Nein, nicht direkt. Zunächst geht es darum, eine positive Einstellung zum Scheitern zu entwickeln. Wer das Scheitern locker sieht, bleibt psychisch gesund und erhält sich die innere Ruhe. Natürlich ist das gar nicht so einfach, wenn man gerade mit wehenden Fahnen in eine neue Firma startet: Einerseits müssen Gründer hochoptimistisch sein und für ihre Sache brennen. Andererseits dürfen sie auch nicht die Welt zusammenbrechen sehen, wenn es nicht wie geplant funktioniert. Weil wir es besonders bei Innovationen mit sogenannten Winner-Takes-all-Märkten zu tun haben, ist es am Ende oft einfach eine Glückssache, welche Innovation die Gesellschaft tatsächlich annimmt – beziehungsweise wann und von wem.

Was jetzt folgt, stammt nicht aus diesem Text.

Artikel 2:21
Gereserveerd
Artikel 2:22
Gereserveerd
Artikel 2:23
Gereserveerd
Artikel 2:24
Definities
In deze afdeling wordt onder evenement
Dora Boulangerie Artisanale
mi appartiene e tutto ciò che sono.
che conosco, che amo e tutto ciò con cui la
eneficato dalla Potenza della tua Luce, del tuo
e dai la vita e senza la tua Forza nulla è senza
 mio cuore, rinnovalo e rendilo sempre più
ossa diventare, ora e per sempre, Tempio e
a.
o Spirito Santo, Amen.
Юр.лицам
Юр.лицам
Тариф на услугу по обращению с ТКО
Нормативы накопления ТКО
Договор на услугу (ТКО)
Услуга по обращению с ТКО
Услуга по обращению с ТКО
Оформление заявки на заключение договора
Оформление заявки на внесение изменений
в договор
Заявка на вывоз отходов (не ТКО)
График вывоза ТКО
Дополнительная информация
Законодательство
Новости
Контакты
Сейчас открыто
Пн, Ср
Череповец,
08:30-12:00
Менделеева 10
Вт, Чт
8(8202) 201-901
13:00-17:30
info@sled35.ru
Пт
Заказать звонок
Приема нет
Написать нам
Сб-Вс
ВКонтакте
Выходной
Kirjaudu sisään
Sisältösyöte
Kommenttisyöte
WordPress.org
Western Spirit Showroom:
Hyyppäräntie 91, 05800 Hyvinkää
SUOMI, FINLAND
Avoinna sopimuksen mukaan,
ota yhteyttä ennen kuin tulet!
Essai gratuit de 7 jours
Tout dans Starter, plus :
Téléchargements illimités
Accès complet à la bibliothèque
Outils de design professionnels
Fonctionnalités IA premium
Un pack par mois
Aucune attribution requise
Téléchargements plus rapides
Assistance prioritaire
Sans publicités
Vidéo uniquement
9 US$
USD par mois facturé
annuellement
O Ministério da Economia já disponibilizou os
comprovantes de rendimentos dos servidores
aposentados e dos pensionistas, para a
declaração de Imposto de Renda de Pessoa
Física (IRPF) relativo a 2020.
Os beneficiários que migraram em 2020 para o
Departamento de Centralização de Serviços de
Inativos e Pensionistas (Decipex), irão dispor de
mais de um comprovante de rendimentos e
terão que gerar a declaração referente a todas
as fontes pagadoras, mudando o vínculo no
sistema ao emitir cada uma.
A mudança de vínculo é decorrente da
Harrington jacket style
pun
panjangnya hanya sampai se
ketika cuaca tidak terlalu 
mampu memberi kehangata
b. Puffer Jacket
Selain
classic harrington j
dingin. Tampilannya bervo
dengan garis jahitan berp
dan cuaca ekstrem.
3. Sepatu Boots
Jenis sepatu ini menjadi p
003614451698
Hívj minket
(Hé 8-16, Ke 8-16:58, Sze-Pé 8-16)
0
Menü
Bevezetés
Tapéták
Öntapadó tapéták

Welche Erkenntnis ziehen Sie daraus?
Dass Bescheidenheit eine der wichtigsten Tugenden für Firmengründer ist. Manchmal klappt eine Idee, weil jemand die richtigen persönlichen Qualitäten mitbringt, weil er hart arbeitet und schlau ist. Aber das ist längst keine Garantie. Manche meinen ja, der Markt untergrabe Moral und Tugend, aber wie ich zu zeigen versucht habe, erfordert marktwirtschaftliches Handeln auch Markttugenden wie hart zu arbeiten, die Kunden- und Stakeholderperspektive einzunehmen, den Konkurrenzkampf und das Scheitern zu akzeptieren.